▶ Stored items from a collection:
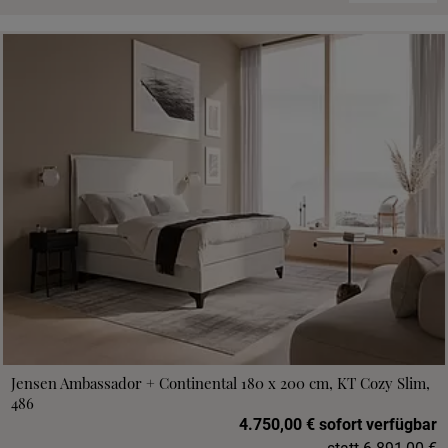
Jensen Ambassador + Continental 180 x 200 cm, KT Cozy Slim,
486
4.750,00 € sofort verfügbar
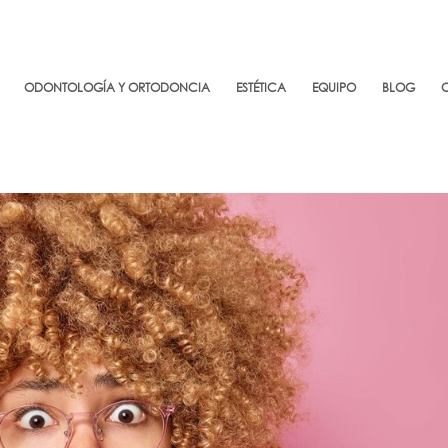
ODONTOLOGÍA Y ORTODONCIA
ESTÉTICA
EQUIPO
BLOG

▶ Brief: Leave the images out and transcribe the remaining data above word for word.

▶ Reply to the task:
Jensen Ambassador + Continental 180 x 200 cm, KT Cozy Slim,
486
4.750,00 € sofort verfügbar
ODONTOLOGÍA Y ORTODONCIA
ESTÉTICA
EQUIPO
BLOG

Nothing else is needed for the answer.